─── MATERIAL FOR THIS TASK ───

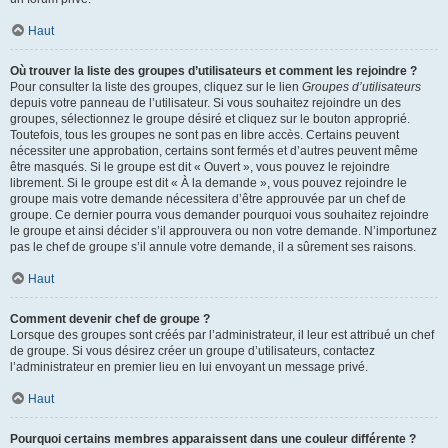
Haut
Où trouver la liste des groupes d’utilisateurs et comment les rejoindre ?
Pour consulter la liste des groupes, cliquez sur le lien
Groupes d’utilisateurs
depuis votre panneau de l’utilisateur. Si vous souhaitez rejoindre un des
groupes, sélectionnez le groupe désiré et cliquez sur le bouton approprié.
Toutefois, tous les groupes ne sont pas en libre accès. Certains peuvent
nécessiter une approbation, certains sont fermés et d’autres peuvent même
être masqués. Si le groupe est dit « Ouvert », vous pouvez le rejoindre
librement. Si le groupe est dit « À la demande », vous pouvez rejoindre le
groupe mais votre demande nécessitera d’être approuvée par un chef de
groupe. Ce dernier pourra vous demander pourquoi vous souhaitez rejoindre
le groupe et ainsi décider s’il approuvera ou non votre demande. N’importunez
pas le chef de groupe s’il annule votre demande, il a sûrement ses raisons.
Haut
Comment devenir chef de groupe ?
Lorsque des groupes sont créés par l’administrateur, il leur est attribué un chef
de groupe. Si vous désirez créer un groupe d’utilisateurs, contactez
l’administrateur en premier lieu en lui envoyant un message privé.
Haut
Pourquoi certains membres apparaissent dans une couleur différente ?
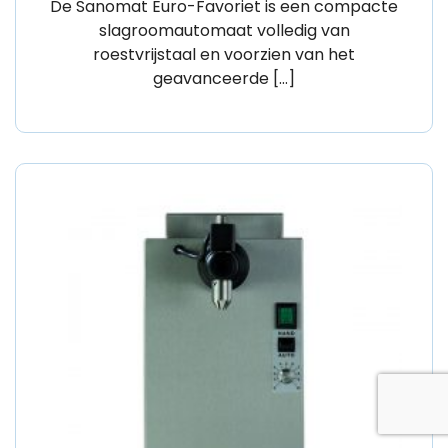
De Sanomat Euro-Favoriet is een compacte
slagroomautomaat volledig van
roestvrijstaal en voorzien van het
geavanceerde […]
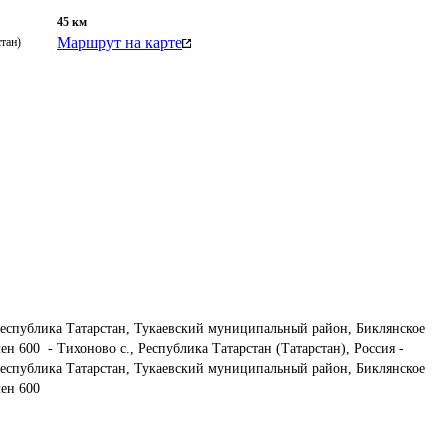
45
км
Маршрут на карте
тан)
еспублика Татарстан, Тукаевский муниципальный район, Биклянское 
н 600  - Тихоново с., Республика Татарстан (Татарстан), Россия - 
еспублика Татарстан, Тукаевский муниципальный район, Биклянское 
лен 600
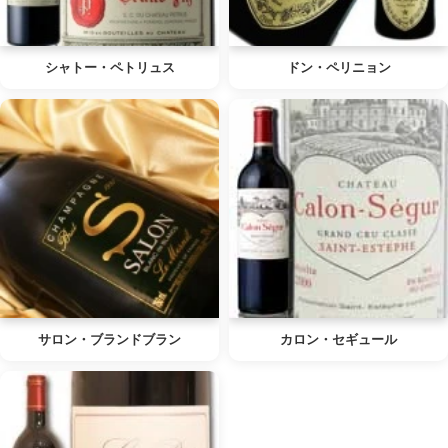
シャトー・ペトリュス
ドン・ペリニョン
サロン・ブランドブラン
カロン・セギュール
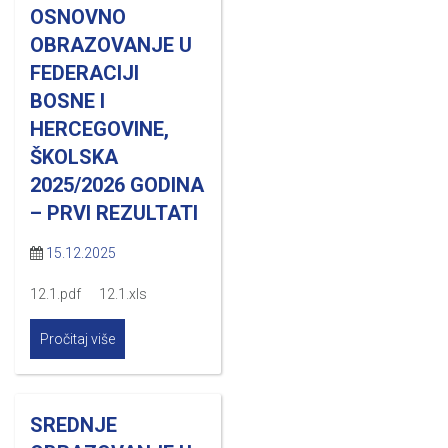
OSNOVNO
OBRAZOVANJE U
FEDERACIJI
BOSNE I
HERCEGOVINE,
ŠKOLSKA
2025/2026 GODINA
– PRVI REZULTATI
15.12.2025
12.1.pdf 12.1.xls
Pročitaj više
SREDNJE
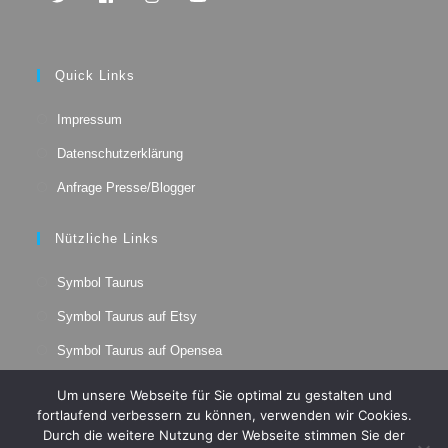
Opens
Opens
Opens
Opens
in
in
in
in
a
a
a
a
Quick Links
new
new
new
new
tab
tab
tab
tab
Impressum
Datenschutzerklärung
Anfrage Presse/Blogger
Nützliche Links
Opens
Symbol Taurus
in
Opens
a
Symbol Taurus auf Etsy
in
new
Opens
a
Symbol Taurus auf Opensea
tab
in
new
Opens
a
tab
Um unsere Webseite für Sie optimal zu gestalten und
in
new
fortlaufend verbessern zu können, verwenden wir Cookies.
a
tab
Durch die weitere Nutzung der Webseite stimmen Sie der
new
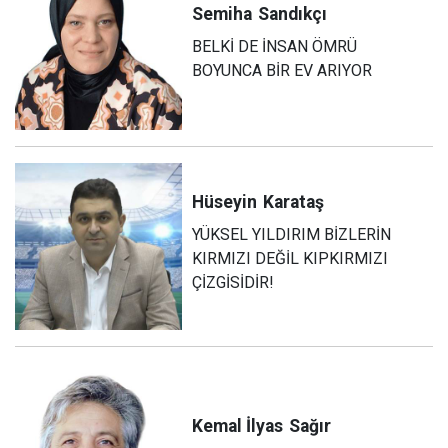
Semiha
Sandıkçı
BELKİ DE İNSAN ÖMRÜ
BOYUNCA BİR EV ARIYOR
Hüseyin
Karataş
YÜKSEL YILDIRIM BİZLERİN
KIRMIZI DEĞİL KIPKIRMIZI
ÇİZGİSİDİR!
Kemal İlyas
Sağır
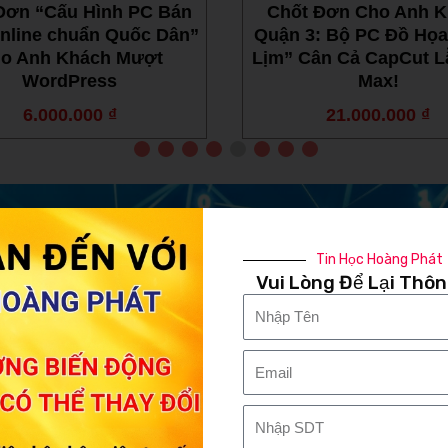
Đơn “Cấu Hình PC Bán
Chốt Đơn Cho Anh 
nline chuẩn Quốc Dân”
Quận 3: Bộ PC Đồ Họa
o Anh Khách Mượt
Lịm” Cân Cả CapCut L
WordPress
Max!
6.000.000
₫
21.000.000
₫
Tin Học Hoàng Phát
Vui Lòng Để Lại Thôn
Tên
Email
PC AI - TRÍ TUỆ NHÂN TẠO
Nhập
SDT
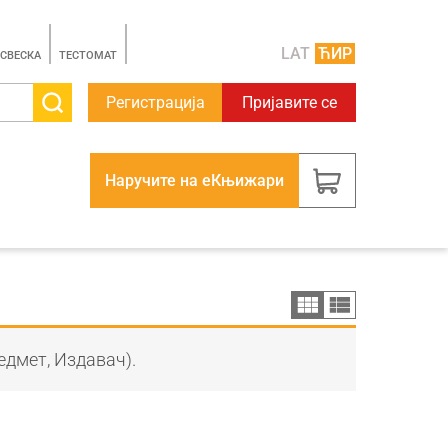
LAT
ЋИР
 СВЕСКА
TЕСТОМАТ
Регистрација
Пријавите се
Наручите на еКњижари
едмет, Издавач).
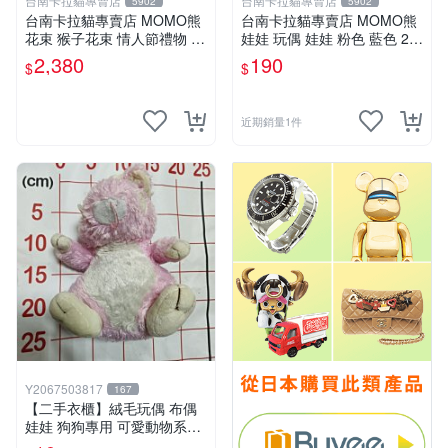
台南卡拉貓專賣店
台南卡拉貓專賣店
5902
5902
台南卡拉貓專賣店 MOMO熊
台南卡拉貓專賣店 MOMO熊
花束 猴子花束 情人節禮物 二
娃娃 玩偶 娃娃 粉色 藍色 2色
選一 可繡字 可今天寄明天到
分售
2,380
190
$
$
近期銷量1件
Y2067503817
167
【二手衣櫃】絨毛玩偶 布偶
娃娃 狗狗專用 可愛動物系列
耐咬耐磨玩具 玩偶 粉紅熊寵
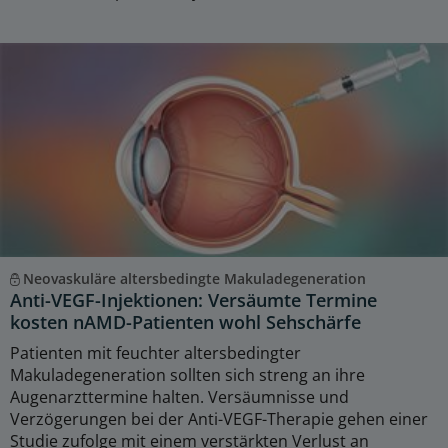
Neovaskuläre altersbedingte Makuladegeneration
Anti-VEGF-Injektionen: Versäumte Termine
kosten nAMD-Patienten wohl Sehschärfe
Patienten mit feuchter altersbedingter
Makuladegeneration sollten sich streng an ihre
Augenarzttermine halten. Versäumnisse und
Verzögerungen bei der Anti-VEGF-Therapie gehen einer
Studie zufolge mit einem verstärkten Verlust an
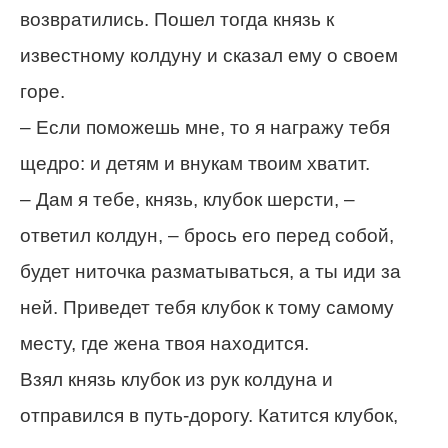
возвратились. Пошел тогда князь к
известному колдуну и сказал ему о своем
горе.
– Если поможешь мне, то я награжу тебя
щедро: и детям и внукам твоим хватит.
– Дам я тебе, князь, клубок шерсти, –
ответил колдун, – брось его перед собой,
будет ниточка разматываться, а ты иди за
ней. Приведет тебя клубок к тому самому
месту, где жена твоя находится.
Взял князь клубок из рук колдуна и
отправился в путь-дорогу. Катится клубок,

───

• _WHAT IS REQUIRED_
Exactly as written, give every entry again, but not the pictures.

• _ANSWER TO THIS PROBLEM_
Haut
Où trouver la liste des groupes d’utilisateurs et comment les rejoindre ?
Pour consulter la liste des groupes, cliquez sur le lien
Groupes d’utilisateurs
depuis votre panneau de l’utilisateur. Si vous souhaitez rejoindre un des
groupes, sélectionnez le groupe désiré et cliquez sur le bouton approprié.
Toutefois, tous les groupes ne sont pas en libre accès. Certains peuvent
nécessiter une approbation, certains sont fermés et d’autres peuvent même
être masqués. Si le groupe est dit « Ouvert », vous pouvez le rejoindre
librement. Si le groupe est dit « À la demande », vous pouvez rejoindre le
groupe mais votre demande nécessitera d’être approuvée par un chef de
groupe. Ce dernier pourra vous demander pourquoi vous souhaitez rejoindre
le groupe et ainsi décider s’il approuvera ou non votre demande. N’importunez
pas le chef de groupe s’il annule votre demande, il a sûrement ses raisons.
Haut
Comment devenir chef de groupe ?
Lorsque des groupes sont créés par l’administrateur, il leur est attribué un chef
de groupe. Si vous désirez créer un groupe d’utilisateurs, contactez
l’administrateur en premier lieu en lui envoyant un message privé.
Haut
Pourquoi certains membres apparaissent dans une couleur différente ?
De Sanomat Euro-Favoriet is een compacte
slagroomautomaat volledig van
roestvrijstaal en voorzien van het
geavanceerde […]
45
км
Маршрут на карте
тан)
еспублика Татарстан, Тукаевский муниципальный район, Биклянское 
н 600  - Тихоново с., Республика Татарстан (Татарстан), Россия - 
еспублика Татарстан, Тукаевский муниципальный район, Биклянское 
лен 600
シャトー・ペトリュス
ドン・ペリニョン
サロン・ブランドブラン
カロン・セギュール
OSNOVNO
OBRAZOVANJE U
FEDERACIJI
BOSNE I
HERCEGOVINE,
ŠKOLSKA
2025/2026 GODINA
– PRVI REZULTATI
15.12.2025
12.1.pdf 12.1.xls
Pročitaj više
SREDNJE
Opens
Opens
Opens
Opens
in
in
in
in
a
a
a
a
Quick Links
new
new
new
new
tab
tab
tab
tab
Impressum
Datenschutzerklärung
Anfrage Presse/Blogger
Nützliche Links
Opens
Symbol Taurus
in
Opens
a
Symbol Taurus auf Etsy
in
new
Opens
a
Symbol Taurus auf Opensea
tab
in
new
Opens
a
tab
Um unsere Webseite für Sie optimal zu gestalten und
in
new
fortlaufend verbessern zu können, verwenden wir Cookies.
a
tab
Durch die weitere Nutzung der Webseite stimmen Sie der
new
Semiha
Sandıkçı
BELKİ DE İNSAN ÖMRÜ
BOYUNCA BİR EV ARIYOR
Hüseyin
Karataş
YÜKSEL YILDIRIM BİZLERİN
KIRMIZI DEĞİL KIPKIRMIZI
ÇİZGİSİDİR!
Kemal İlyas
Sağır
Đơn “Cấu Hình PC Bán
Chốt Đơn Cho Anh 
nline chuẩn Quốc Dân”
Quận 3: Bộ PC Đồ Họa
o Anh Khách Mượt
Lịm” Cân Cả CapCut L
WordPress
Max!
6.000.000
₫
21.000.000
₫
Tin Học Hoàng Phát
Vui Lòng Để Lại Thôn
Tên
Email
PC AI - TRÍ TUỆ NHÂN TẠO
Nhập
SDT
LAT
ЋИР
 СВЕСКА
TЕСТОМАТ
Регистрација
Пријавите се
Наручите на еКњижари
едмет, Издавач).
台南卡拉貓專賣店
台南卡拉貓專賣店
5902
5902
台南卡拉貓專賣店 MOMO熊
台南卡拉貓專賣店 MOMO熊
花束 猴子花束 情人節禮物 二
娃娃 玩偶 娃娃 粉色 藍色 2色
選一 可繡字 可今天寄明天到
分售
2,380
190
$
$
近期銷量1件
Y2067503817
167
【二手衣櫃】絨毛玩偶 布偶
娃娃 狗狗專用 可愛動物系列
耐咬耐磨玩具 玩偶 粉紅熊寵
Neovaskuläre altersbedingte Makuladegeneration
Anti-VEGF-Injektionen: Versäumte Termine
kosten nAMD-Patienten wohl Sehschärfe
Patienten mit feuchter altersbedingter
Makuladegeneration sollten sich streng an ihre
Augenarzttermine halten. Versäumnisse und
Verzögerungen bei der Anti-VEGF-Therapie gehen einer
Studie zufolge mit einem verstärkten Verlust an
возвратились. Пошел тогда князь к
известному колдуну и сказал ему о своем
горе.
– Если поможешь мне, то я награжу тебя
щедро: и детям и внукам твоим хватит.
– Дам я тебе, князь, клубок шерсти, –
ответил колдун, – брось его перед собой,
будет ниточка разматываться, а ты иди за
ней. Приведет тебя клубок к тому самому
месту, где жена твоя находится.
Взял князь клубок из рук колдуна и
отправился в путь-дорогу. Катится клубок,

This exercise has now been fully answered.